(TASK) Transcribe only the part of the material below that begins at the line containing "Giải quyết tranh" and ends at the line containing "A Diferença entre Inbound Marketing e", with both kept and images left out.

____

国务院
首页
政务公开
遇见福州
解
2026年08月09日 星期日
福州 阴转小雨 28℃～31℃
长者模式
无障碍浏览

____

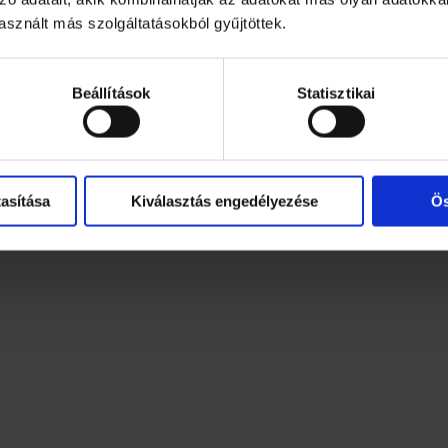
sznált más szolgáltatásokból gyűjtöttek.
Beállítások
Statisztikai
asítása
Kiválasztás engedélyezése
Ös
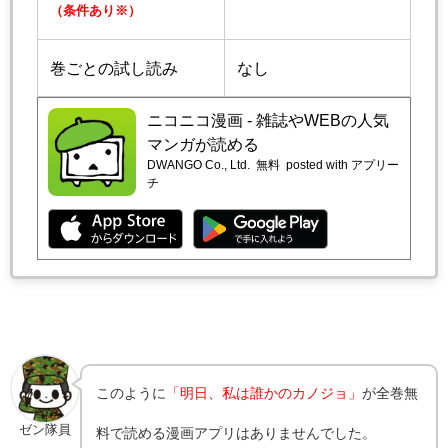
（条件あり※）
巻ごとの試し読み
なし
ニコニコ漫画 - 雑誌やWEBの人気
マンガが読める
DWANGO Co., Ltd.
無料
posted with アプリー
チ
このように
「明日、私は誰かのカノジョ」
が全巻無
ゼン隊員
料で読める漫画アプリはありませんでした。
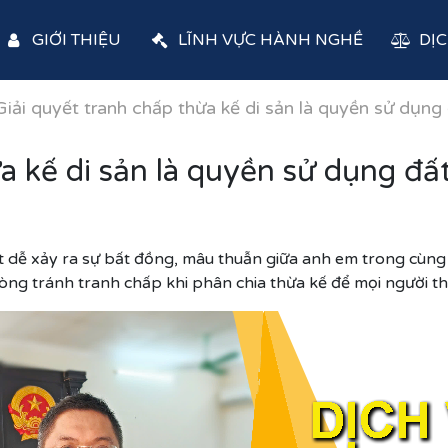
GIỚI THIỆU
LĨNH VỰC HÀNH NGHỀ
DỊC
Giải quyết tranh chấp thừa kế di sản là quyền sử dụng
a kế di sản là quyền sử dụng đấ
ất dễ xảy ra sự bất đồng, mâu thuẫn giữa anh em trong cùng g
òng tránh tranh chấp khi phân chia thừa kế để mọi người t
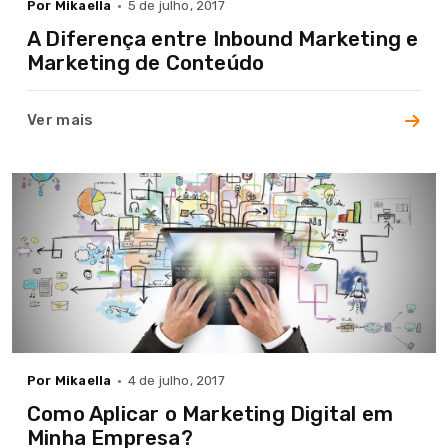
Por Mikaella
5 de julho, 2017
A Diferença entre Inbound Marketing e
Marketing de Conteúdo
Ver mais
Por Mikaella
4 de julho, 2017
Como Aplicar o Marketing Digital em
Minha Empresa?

____

(TASK OUTPUT)
Giải quyết tranh chấp thừa kế di sản là quyền sử dụng
a kế di sản là quyền sử dụng đấ
ất dễ xảy ra sự bất đồng, mâu thuẫn giữa anh em trong cùng g
òng tránh tranh chấp khi phân chia thừa kế để mọi người t
Por Mikaella
5 de julho, 2017
A Diferença entre Inbound Marketing e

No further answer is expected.